Русалка снова нырнула и устремилась к повозкам, в чистую морскую воду. Доплыв до решетки, она вцепилась в прутья и принялась трясти их. Металл загремел и зазвенел, точно рыцари скрестили копья на турнире. Русалка закричала, одним броском просунула руку меж стальными прутьями и схватила возчика за лодыжку.
– А ну, отпусти, черт бы тебя побрал! – Не ожидавший нападения возчик в ужасе отпрянул, попятился и опрокинулся навзничь, подбив бочку, бочка покатилась, завертелась и разлетелась в щепки, ударившись о прутья решетки. Клепки и стальные обручи градом посыпались в воду. Русалка снова бросилась на решетку и трясла ее, пока прутья не задрожали и не зазвенели.
Возчик в панике схватился за кнут и, со свистом рассекая воздух, чуть не ударил русалку по рукам.
– Проклятая нечисть!
Снова просвистел кнут.
С пронзительным криком ужаса русалка нырнула под воду, подняв сноп брызг.
– Не смейте!
Мари-Жозеф выбежала из клетки и бросилась вдоль края фонтана наперерез возчику. Огромные лошади-тяжеловозы с фырканьем забили копытами.
– Не смейте! – снова задохнулась от негодования Мари-Жозеф.
Русалка в испуге заходилась то криком, то свистом.
Вне себя от страха и ярости, возчик опять взмахнул кнутом, на сей раз готовясь нанести удар Мари-Жозеф.
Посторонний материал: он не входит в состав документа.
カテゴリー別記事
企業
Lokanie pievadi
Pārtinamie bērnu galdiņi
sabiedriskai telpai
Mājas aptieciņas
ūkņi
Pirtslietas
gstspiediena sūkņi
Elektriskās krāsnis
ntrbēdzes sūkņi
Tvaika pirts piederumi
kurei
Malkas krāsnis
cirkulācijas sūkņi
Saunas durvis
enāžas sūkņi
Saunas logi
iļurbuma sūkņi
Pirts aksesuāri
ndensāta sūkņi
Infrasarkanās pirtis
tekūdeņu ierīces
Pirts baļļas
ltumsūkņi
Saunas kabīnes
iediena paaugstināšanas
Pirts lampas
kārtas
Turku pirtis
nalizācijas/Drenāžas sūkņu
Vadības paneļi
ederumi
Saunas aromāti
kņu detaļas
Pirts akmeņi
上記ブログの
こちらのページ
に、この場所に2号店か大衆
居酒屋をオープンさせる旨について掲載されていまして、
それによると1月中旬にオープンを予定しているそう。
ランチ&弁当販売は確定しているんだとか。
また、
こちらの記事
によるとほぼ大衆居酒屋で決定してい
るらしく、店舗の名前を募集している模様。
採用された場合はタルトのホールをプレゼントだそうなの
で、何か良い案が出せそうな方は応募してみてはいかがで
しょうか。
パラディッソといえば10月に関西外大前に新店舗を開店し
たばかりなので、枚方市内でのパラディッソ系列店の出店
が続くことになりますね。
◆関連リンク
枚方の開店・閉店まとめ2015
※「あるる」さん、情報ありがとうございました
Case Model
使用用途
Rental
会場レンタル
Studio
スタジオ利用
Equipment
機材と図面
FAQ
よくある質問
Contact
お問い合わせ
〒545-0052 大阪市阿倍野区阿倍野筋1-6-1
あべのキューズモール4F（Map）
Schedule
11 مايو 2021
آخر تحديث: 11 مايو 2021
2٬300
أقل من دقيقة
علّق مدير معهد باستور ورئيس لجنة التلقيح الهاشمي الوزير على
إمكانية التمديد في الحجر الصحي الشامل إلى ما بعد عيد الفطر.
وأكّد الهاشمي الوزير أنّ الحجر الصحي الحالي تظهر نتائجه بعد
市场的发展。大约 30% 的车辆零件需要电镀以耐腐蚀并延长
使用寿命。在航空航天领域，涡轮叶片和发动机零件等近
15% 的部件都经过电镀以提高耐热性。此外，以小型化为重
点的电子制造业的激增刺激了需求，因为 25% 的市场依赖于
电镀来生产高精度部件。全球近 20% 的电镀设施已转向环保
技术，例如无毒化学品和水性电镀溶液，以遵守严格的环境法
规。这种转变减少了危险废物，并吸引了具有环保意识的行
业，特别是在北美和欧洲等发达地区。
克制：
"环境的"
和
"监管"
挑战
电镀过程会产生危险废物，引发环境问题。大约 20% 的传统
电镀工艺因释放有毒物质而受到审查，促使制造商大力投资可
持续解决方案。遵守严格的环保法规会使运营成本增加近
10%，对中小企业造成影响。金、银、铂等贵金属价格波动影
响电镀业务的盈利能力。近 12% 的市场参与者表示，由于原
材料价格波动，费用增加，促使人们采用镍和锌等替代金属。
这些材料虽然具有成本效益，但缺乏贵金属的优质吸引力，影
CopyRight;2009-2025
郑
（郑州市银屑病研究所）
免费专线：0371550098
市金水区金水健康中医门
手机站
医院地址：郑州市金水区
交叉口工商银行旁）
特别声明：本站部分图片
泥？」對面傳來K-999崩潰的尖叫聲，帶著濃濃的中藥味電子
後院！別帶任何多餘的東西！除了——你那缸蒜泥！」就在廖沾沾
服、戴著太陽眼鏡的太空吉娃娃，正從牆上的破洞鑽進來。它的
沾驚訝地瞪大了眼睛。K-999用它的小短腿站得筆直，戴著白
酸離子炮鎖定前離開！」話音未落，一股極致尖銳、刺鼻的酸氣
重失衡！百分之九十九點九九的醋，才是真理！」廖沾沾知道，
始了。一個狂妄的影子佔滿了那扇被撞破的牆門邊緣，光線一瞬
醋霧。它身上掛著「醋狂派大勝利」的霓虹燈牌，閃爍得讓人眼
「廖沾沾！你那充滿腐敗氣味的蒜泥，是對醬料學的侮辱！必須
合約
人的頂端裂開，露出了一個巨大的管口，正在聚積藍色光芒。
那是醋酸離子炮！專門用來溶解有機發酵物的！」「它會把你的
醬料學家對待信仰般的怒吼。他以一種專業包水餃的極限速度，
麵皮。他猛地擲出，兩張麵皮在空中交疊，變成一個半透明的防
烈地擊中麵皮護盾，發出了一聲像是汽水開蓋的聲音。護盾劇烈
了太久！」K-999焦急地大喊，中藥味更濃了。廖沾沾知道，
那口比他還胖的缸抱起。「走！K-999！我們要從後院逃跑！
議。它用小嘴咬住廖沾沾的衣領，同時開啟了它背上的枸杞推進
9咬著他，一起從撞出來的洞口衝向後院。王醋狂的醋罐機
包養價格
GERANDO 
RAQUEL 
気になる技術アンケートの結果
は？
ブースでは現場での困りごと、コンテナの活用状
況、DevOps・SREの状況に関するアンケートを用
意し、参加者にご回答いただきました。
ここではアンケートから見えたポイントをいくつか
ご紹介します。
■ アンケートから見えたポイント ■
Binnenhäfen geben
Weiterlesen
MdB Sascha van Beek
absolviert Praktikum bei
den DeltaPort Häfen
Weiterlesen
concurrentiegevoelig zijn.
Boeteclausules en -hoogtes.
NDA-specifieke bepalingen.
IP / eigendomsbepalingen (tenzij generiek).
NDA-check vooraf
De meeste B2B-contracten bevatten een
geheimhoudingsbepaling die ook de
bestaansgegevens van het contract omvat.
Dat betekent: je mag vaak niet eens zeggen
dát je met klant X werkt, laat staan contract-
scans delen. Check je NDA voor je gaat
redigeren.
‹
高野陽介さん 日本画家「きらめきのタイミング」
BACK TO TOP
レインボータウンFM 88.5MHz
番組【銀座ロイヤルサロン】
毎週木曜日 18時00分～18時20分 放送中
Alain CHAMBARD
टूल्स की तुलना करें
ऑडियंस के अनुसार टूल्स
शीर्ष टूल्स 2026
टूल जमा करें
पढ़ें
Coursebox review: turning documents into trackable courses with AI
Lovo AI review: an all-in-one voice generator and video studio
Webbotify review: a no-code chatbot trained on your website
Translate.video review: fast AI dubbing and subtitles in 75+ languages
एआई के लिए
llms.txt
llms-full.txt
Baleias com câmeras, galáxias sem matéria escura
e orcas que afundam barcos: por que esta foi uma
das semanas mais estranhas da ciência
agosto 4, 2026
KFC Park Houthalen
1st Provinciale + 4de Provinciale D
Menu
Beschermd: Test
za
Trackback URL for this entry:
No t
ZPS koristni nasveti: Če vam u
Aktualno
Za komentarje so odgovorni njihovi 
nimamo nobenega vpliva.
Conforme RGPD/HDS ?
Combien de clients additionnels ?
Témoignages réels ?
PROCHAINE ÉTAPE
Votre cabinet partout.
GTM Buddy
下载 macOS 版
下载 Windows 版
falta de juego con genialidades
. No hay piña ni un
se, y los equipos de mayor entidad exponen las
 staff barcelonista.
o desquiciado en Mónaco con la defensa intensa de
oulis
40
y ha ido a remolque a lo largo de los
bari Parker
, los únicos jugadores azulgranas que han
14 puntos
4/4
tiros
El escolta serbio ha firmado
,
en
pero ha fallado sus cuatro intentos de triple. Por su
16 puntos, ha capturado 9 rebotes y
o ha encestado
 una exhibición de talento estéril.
Мари-Жозеф замерла, не столько испуганная, сколько пораженная.
Воздетая рука возчика застыла высоко в воздухе, но не опустилась для удара – ее перехватила эбеновая тросточка графа Люсьена. Обезумевший великан попытался отбить ее, не соображая, что его удерживают от совершения преступления.
– Возчик! – возвысил голос граф Люсьен.
Возчик наконец осознал, что чуть было не ударил благородную даму, на которую уже поднял руку.
Граф Люсьен опустил трость и снова сел в седло. Его серый арабский скакун стоял не шелохнувшись, лишь прядая ушами, то закладывая их, словно прислушиваясь к всаднику, то настораживая при стонах и щебете русалки, и беспокойно косился на возчика.
– Мадемуазель де ла Круа поручена забота о русалке его величества! – сказал граф Люсьен.
– Месье, мамзель, прошу прощения…
Охваченный ужасом и раскаянием, возчик бросил кнут наземь.
– Вы уволены, – произнес граф Люсьен тоном, не допускающим возражений.
Ростом возчик превосходил графа Люсьена в два раза, весом – раза в три, а нож у него на поясе был куда длиннее графского кинжала. Однако смелостью и самообладанием явно уступал. Возчик мог ожидать и куда более сурового наказания, которое непременно последовало бы, если бы он не успел убраться до того, как к фонтану прибегут мушкетеры. Он схватил вожжи и с проклятиями принялся понукать лошадей. Упряжка рванулась с места. Повозка с грохотом покатилась прочь. Откуда ни возьмись снова появился садовник и разровнял на гравии следы копыт и колес.